Among the more celebrated units was the 24th Michigan Volunteer Infantry, which, as a part of the famed Iron Brigade, suffered considerable losses at the Battle of Gettysburg while defending McPherson's Ridge. George Armstrong Custer's "Michigan Wolverine" Cavalry effectively battled J.E.B. Stuart at Gettysburg on the East Cavalry Field.

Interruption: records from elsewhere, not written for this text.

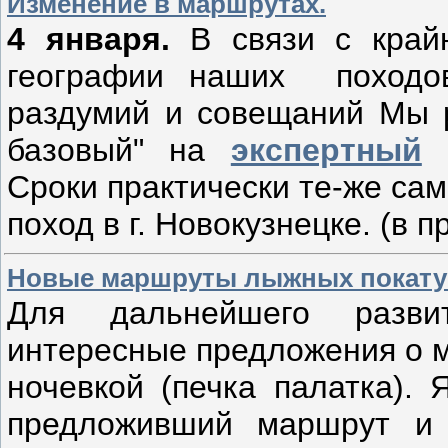
Изменение в маршрутах.
4 января.
В связи с край
географии наших походов
раздумий и совещаний Мы 
базовый" на
экспертный
Сроки практически те-же са
поход в г. Новокузнецке. (в 
Новые маршруты лыжных покат
Для дальнейшего разви
интересные предложения о м
ночевкой (печка палатка). 
предложивший маршрут и 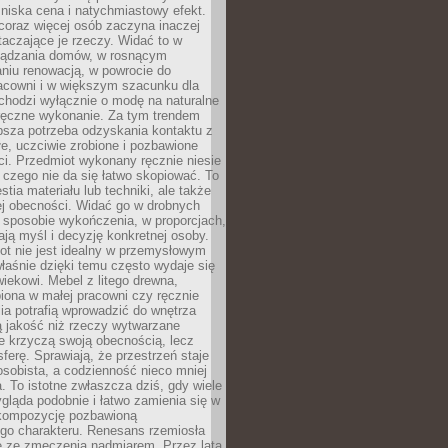
niska cena i natychmiastowy efekt.
coraz więcej osób zaczyna inaczej
taczające je rzeczy. Widać to w
ządzania domów, w rosnącym
niu renowacją, w powrocie do
racowni i w większym szacunku dla
 chodzi wyłącznie o modę na naturalne
ręczne wykonanie. Za tym trendem
ębsza potrzeba odzyskania kontaktu z
łe, uczciwie zrobione i pozbawione
i. Przedmiot wykonany ręcznie niesie
 czego nie da się łatwo skopiować. To
stia materiału lub techniki, ale także
ej obecności. Widać go w drobnych
 sposobie wykończenia, w proporcjach,
ają myśl i decyzję konkretnej osoby.
ot nie jest idealny w przemysłowym
właśnie dzięki temu często wydaje się
wiekowi. Mebel z litego drewna,
iona w małej pracowni czy ręcznie
lia potrafią wprowadzić do wnętrza
ą jakość niż rzeczy wytwarzane
e krzyczą swoją obecnością, lecz
ferę. Sprawiają, że przestrzeń staje
 osobista, a codzienność nieco mniej
 To istotne zwłaszcza dziś, gdy wiele
ląda podobnie i łatwo zamienia się w
kompozycję pozbawioną
ego charakteru. Renesans rzemiosła
e ze zmęczenia nadmiarem. Przez lata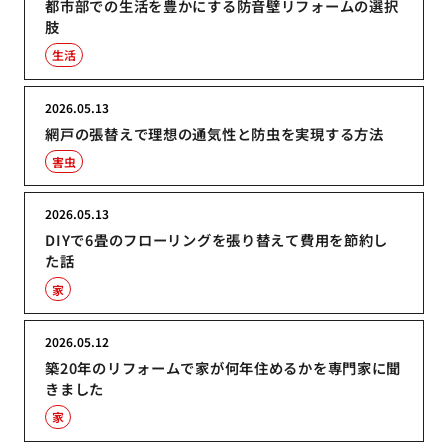
都市部での生活を豊かにする防音壁リフォームの選択
肢
生活
2026.05.13
網戸の張替えで理想の通気性と防虫を実現する方法
害虫
2026.05.13
DIYで6畳のフローリングを張り替えて費用を節約し
た話
家
2026.05.12
築20年のリフォームで家が何年住めるかを専門家に聞
きました
家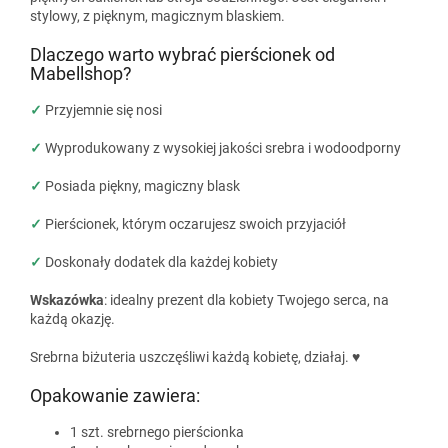
stylowy, z pięknym, magicznym blaskiem.
Dlaczego warto wybrać pierścionek od
Mabellshop?
✓
Przyjemnie się nosi
✓
Wyprodukowany z wysokiej jakości srebra i wodoodporny
✓
Posiada piękny, magiczny blask
✓
Pierścionek, którym oczarujesz swoich przyjaciół
✓
Doskonały dodatek dla każdej kobiety
Wskazówka
: idealny prezent dla kobiety Twojego serca, na
każdą okazję.
Srebrna biżuteria uszczęśliwi każdą kobietę, działaj. ♥
Opakowanie zawiera:
1 szt. srebrnego pierścionka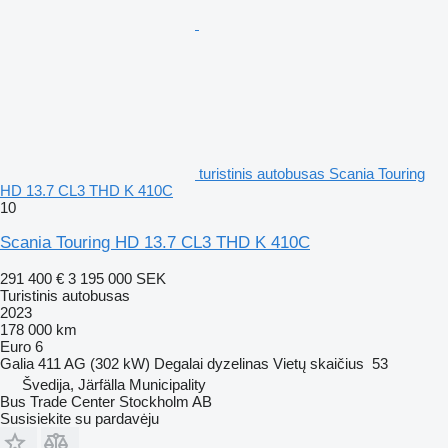
turistinis autobusas Scania Touring
HD 13.7 CL3 THD K 410C
10
Scania Touring HD 13.7 CL3 THD K 410C
291 400 €
3 195 000 SEK
Turistinis autobusas
2023
178 000 km
Euro 6
Galia
411 AG (302 kW)
Degalai
dyzelinas
Vietų skaičius
53
Švedija, Järfälla Municipality
Bus Trade Center Stockholm AB
Susisiekite su pardavėju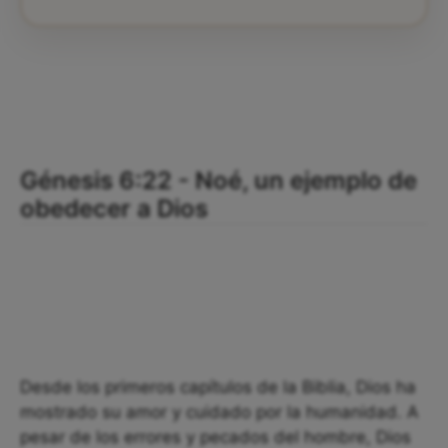
Génesis 6:22 - Noé, un ejemplo de
obedecer a Dios
Desde los primeros capítulos de la Biblia, Dios ha
mostrado su amor y cuidado por la humanidad. A
pesar de los errores y pecados del hombre, Dios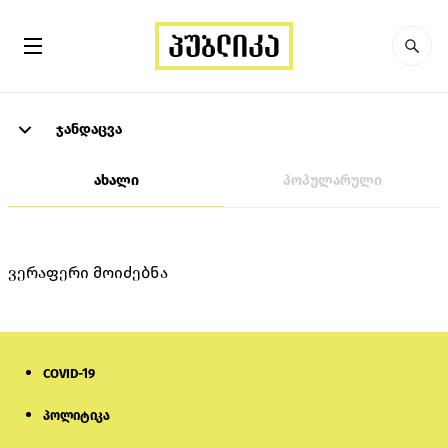
ჯანდაცვა
ახალი
პოპულარული
ვერაფერი მოიძებნა
COVID-19
პოლიტიკა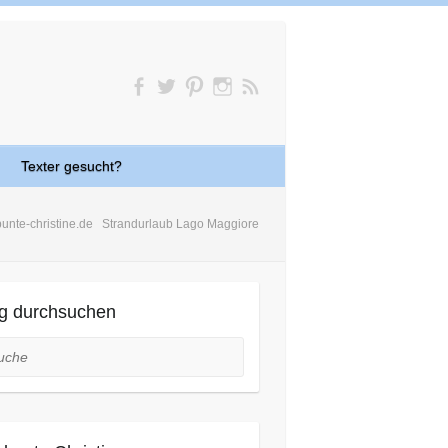
Texter gesucht?
bunte-christine.de
Strandurlaub Lago Maggiore
g durchsuchen
he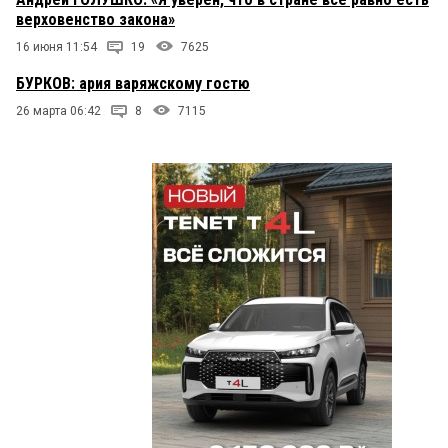
верховенство закона»
16 июня 11:54
19
7625
БУРКОВ: ария варяжскому гостю
26 марта 06:42
8
7115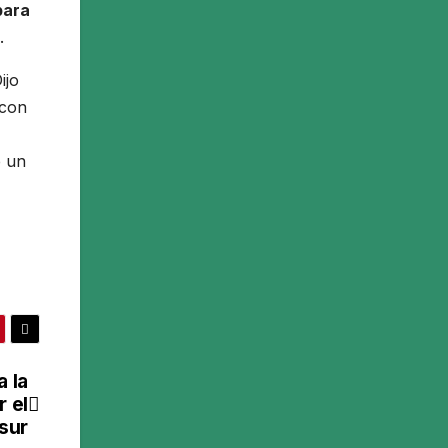
para
.
ijo
 con
e un
a la
r el
sur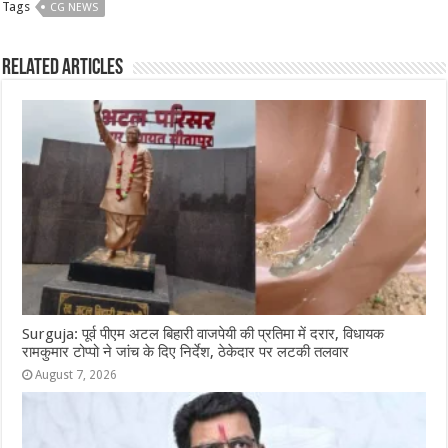
Tags
CG NEWS
e
s
e
e
g
e
b
A
n
r
ra
Related Articles
o
p
g
m
o
p
e
k
r
Surguja: पूर्व पीएम अटल बिहारी वाजपेयी की प्रतिमा में दरार, विधायक
रामकुमार टोप्पो ने जांच के दिए निर्देश, ठेकेदार पर लटकी तलवार
August 7, 2026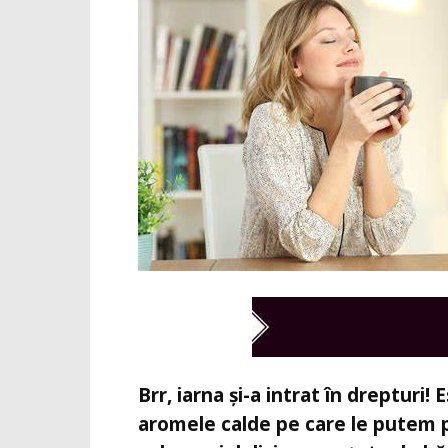
Brr, iarna și-a intrat în dreptur
aromele calde pe care le putem p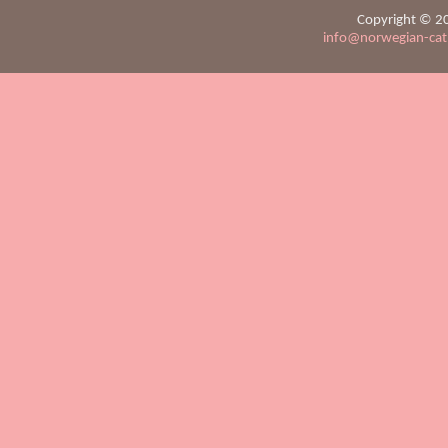
Copyright © 20
info@norwegian-ca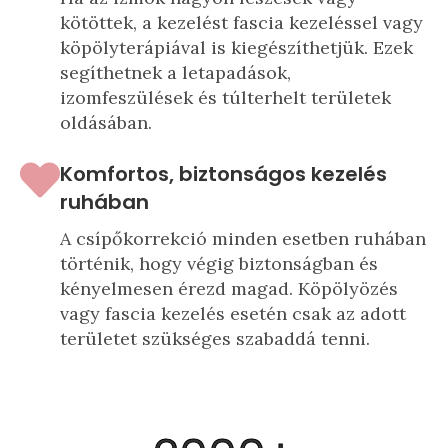
kötöttek, a kezelést fascia kezeléssel vagy
köpölyterápiával is kiegészíthetjük. Ezek
segíthetnek a letapadások,
izomfeszülések és túlterhelt területek
oldásában.
Komfortos, biztonságos kezelés
ruhában
A csípőkorrekció minden esetben ruhában
történik, hogy végig biztonságban és
kényelmesen érezd magad. Köpölyözés
vagy fascia kezelés esetén csak az adott
területet szükséges szabaddá tenni.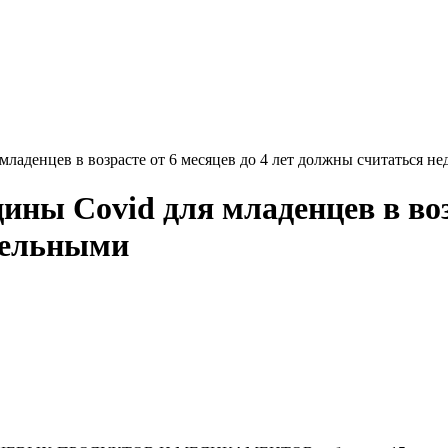
младенцев в возрасте от 6 месяцев до 4 лет должны считаться н
ины Covid для младенцев в возр
тельными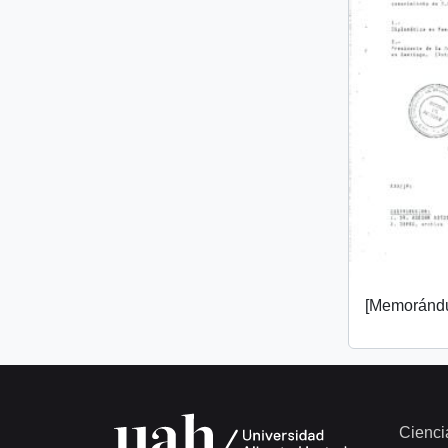
[Memorándu
Cienci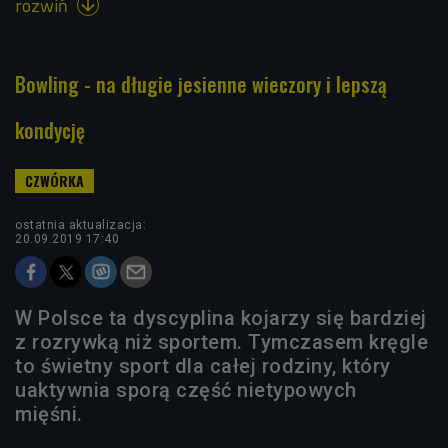
rozwiń

Bowling - na długie jesienne wieczory i lepszą
kondycję
ostatnia aktualizacja:
20.09.2019 17:40
W Polsce ta dyscyplina kojarzy się bardziej
z rozrywką niż sportem. Tymczasem kręgle
to świetny sport dla całej rodziny, który
uaktywnia sporą część nietypowych
mięśni.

Several Union generals hailed from Michigan, including: Custer, Elon J. Farnsworth, Byron Root Pierce, Orlando Metcalfe Poe, Israel Bush Richardson, and Orlando B. Willcox. In a letter to his wife, one Union soldier from Michigan detailed his motivations for fighting for the U.S. in the war, before dying in 1864:

The more I learn of the cursed institution of slavery, the more I feel willing to endure, for its final destruction ... After this war is over, this whole country will undergo a change for the better ... Abolishing slavery will dignify labor; that fact of itself will revolutionize everything ... Let Christians use all their influence to have justice done to the black man.

==Casualties==

Ah! yes, many a hand that vigorously grasped these Flagstaffs and led the van, now lies crumbling in the grave; and not color-bearers alone, but nearly 15,000 others who fought beside them—the flower of Michigan—return not to receive your thanks and the plaudits of their grateful countrymen.
— General O. B. Willcox, Presentation of Civil War Flags
to the State, July 4, 1866

14,753 Michigan soldiers died in service, roughly one of every six who served. A total of 4,448 of these deaths were combat deaths while the rest, over 10,000, were from disease, a constant fear in crowded army camps with poor food, sanitation and exposure issues and pre-modern medicine. Michigan suffered the sixth-highest losses among the Union states (the non-state U.S. Colored Troops losses also exceeded Michigan's).

==Homefront==

Michigan actively participated in the American Civil War sending thousands of volunteers. A study of the cities of Grand Rapids and Niles shows an overwhelming surge of nationalism in 1861, whipping up enthusiasm for the war in all segments of society, and all political, religious, ethnic, and occupational groups. However, by 1862 the casualties were mounting and the war was increasingly focused on freeing the slaves in addition to preserving the Union. Copperhead Democrats called the war a failure, and although it was attempted to make support for the war more and more a partisan Republican effort, the election of 1864 showed support for the Federal cause remained strong. Michigan voters overwhelmingly supported the Union: 79,149 (53.60%) to 68,513 (46.40%).